Big Firm Litigators Heading to Boutiques


Ward Bower
I picked up this story on the Texas LawBook. The move by big firm litigators heading to small firms is caused by of conflicts, clients unwilling to pay big-firm rates and the ambience of smaller offices.

In-house counsel, legal recruiters and law firm management experts say there is a fundamental shift in the practice of business litigation in Texas. More than 40 large firm partners and associates in Austin, Dallas and Houston made lateral moves to litigation boutiques during the first four months of 2012, according to research by The Texas Lawbook.

Texas Lawbook says that big law firm litigation sections have been slowly shrinking during the past decade. Some are half the size they were in 2000. Meanwhile, litigation boutiques, which often specialize in areas such as employment law, intellectual property or securities matters, are booming.

Affected big law firms include:

  • Vinson & Elkins
  • Fulbright & Jaworski
  • Locke Lord

“Major corporate firms are seeing clients take their litigation work to litigation boutiques, and the lawyers at those major law firms are leaving to follow the work,” said Ward Bower, Altman Weil principal and consultant.

Businesses such as AT&T Inc., Dell Inc. and energy companies have become increasingly sensitive to litigation fees.

“Most large, full-service law firms have overpriced themselves, and most businesses simply cannot afford $800 or $900 an hour,” said Michael Lynn of Lynn Tillotson. “We’ve deliberately priced ourselves at $650 an hour, and we clearly are not starving. We are busier than we have ever been.”

He gets about 30 résumés a year from lawyers at large law firms who want out.
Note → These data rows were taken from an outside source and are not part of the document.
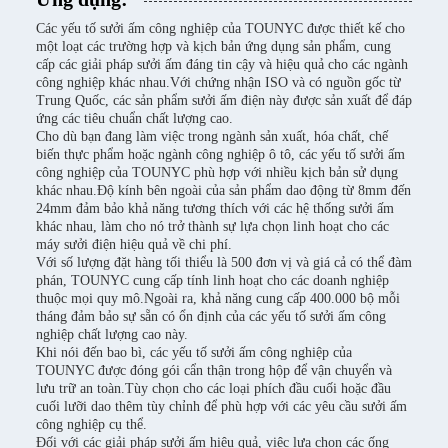
Các yếu tố sưởi ấm công nghiệp của TOUNYC được thiết kế cho
một loạt các trường hợp và kịch bản ứng dụng sản phẩm, cung
cấp các giải pháp sưởi ấm đáng tin cậy và hiệu quả cho các ngành
công nghiệp khác nhau.Với chứng nhận ISO và có nguồn gốc từ
Trung Quốc, các sản phẩm sưởi ấm điện này được sản xuất để đáp
ứng các tiêu chuẩn chất lượng cao.
Cho dù bạn đang làm việc trong ngành sản xuất, hóa chất, chế
biến thực phẩm hoặc ngành công nghiệp ô tô, các yếu tố sưởi ấm
công nghiệp của TOUNYC phù hợp với nhiều kịch bản sử dụng
khác nhau.Độ kính bên ngoài của sản phẩm dao động từ 8mm đến
24mm đảm bảo khả năng tương thích với các hệ thống sưởi ấm
khác nhau, làm cho nó trở thành sự lựa chọn linh hoạt cho các
máy sưởi điện hiệu quả về chi phí.
Với số lượng đặt hàng tối thiểu là 500 đơn vị và giá cả có thể đàm
phán, TOUNYC cung cấp tính linh hoạt cho các doanh nghiệp
thuộc mọi quy mô.Ngoài ra, khả năng cung cấp 400.000 bộ mỗi
tháng đảm bảo sự sẵn có ổn định của các yếu tố sưởi ấm công
nghiệp chất lượng cao này.
Khi nói đến bao bì, các yếu tố sưởi ấm công nghiệp của
TOUNYC được đóng gói cẩn thận trong hộp để vận chuyển và
lưu trữ an toàn.Tùy chọn cho các loại phích đầu cuối hoặc đầu
cuối lưỡi dao thêm tùy chỉnh để phù hợp với các yêu cầu sưởi ấm
công nghiệp cụ thể.
Đối với các giải pháp sưởi ấm hiệu quả, việc lựa chọn các ống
“The two primary inhibitors to business development for a litigator at a major law firm are inflexible rate structures and client conflicts of interests,” said Sherrard “Butch” Hayes, former Fulbright parner-in-charge, now a partner at Weisbart Springer Hayes in Austin.

Legal recruiters and consultants told Texas LawBook that few of these lawyers are pushed out of their large corporate firms. But the firms aren’t necessarily begging them to stay, and they certainly aren’t replacing them with other litigators.